Unauthorized email access prompts alert; teacher retirement system tells members to check data

Teacher Retirement System Executive Director Clint Rhoden is shown in this photo.
(Special to the Arkansas Democrat-Gazette)
Teacher Retirement System Executive Director Clint Rhoden is shown in this photo. (Special to the Arkansas Democrat-Gazette)

The Arkansas Teacher Retirement System last week sent letters to about 50,000 of its working and retired members informing them about a data security incident in February that may have affected their personal information, including their names and Social Security numbers, system Executive Director Clint Rhoden said Monday.

State government's largest retirement system "recently discovered that an agency email account was accessed by an unauthorized individual," Rhoden said in a written statement to the Arkansas Democrat-Gazette.

He said in his letter to members, dated Friday, that the system received reports of suspicious activity associated with an agency email account on Feb. 4, immediately began an internal investigation, and hired independent computer forensic investigators to assist with the investigation and to determine the extent of unauthorized activity. The Democrat-Gazette heard about the letter from several members.

"The forensic investigators determined that an unauthorized user gained access to one email account for a limited period of time," Rhoden said Monday in his written statement.

The system has no evidence that any information contained in the e-mail account was actually viewed or misused by the unauthorized individual, "but, out of an abundance of caution, we are providing written notification and free identify protection and credit monitoring services to around 50,000 of our members," Rhoden said. The system has more than 100,000 working and retired members.

In his letter dated Friday, Rhoden wrote that "we are taking steps to help prevent this type of incident from occurring in the future.

"Since the incident, the account password for the affected email account was changed, and we are in the process of enabling multi-factor authentication on all email accounts within the organization," he said.

Rhoden said Friday's letter includes information on signing up for identity protection services through ID Experts.

"I recommend that each ATRS member review the information provided and enroll in the services described in the letter," he said. "It is always a good idea to review your bank or credit card statements and immediately inform your bank if you notice any suspicious activity. You can also visit the Federal Trade Commission's website, www.identitytheft.gov, for more information on protecting your identity."

Rhoden said the letter was sent to the members linked to the security incident by the forensic investigation.

All of the appropriate authorities have been notified, including Arkansas Attorney General Leslie Rutledge, he said.

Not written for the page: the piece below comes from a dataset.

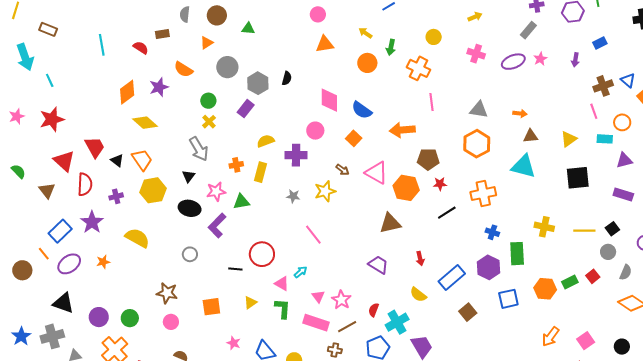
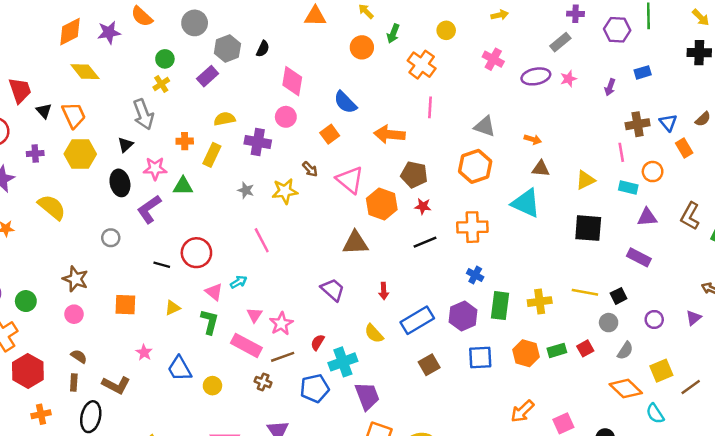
pink diamond: (329, 100) -> (292, 81), moved
black ellipse: (190, 208) -> (120, 183), turned 55
yellow cross: (544, 227) -> (540, 302), moved, turned -30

The system's investments were valued at $17.5 billion at the end of fiscal 2019 on June 30, the system's investment consultant reported last fall. They were valued at $18.3 billion on Jan. 1 and had dropped to roughly $16.5 billion as of April 6, Rhoden said at the time of a system trustees' meeting. The Arkansas Teacher Retirement System's investments are now valued at about $15.6 billion, Rhoden said Monday. Investments have declined in value during the economic turmoil caused by the pandemic.

As of June 30, 2019, the system included 68,457 working members who are not in its deferred retirement plan and have an average annual salary of $39,065. It also had 3,707 working members who are in its deferred retirement plan and have an average annual salary of $62,812 a year, according to an actuary report from Gabriel, Roeder, Smith & Co.

The system also included 48,677 retired members with an average annual benefit of $23,588 a year on June 30, Gabriel reported.

As of June 30, the system was 80% funded based on a $17.4 billion actuarial value of assets and $21.7 billion in liabilities with a projected payoff period of about 28 years, according to Gabriel. The unfunded liabilities totaled $4.29 billion as of June 30, Gabriel said in December.

Actuaries often compare the projected payoff period for unfunded liabilities to a mortgage on home.

The system received $430.8 million in contributions from employers and $141.8 million from members in fiscal 2019.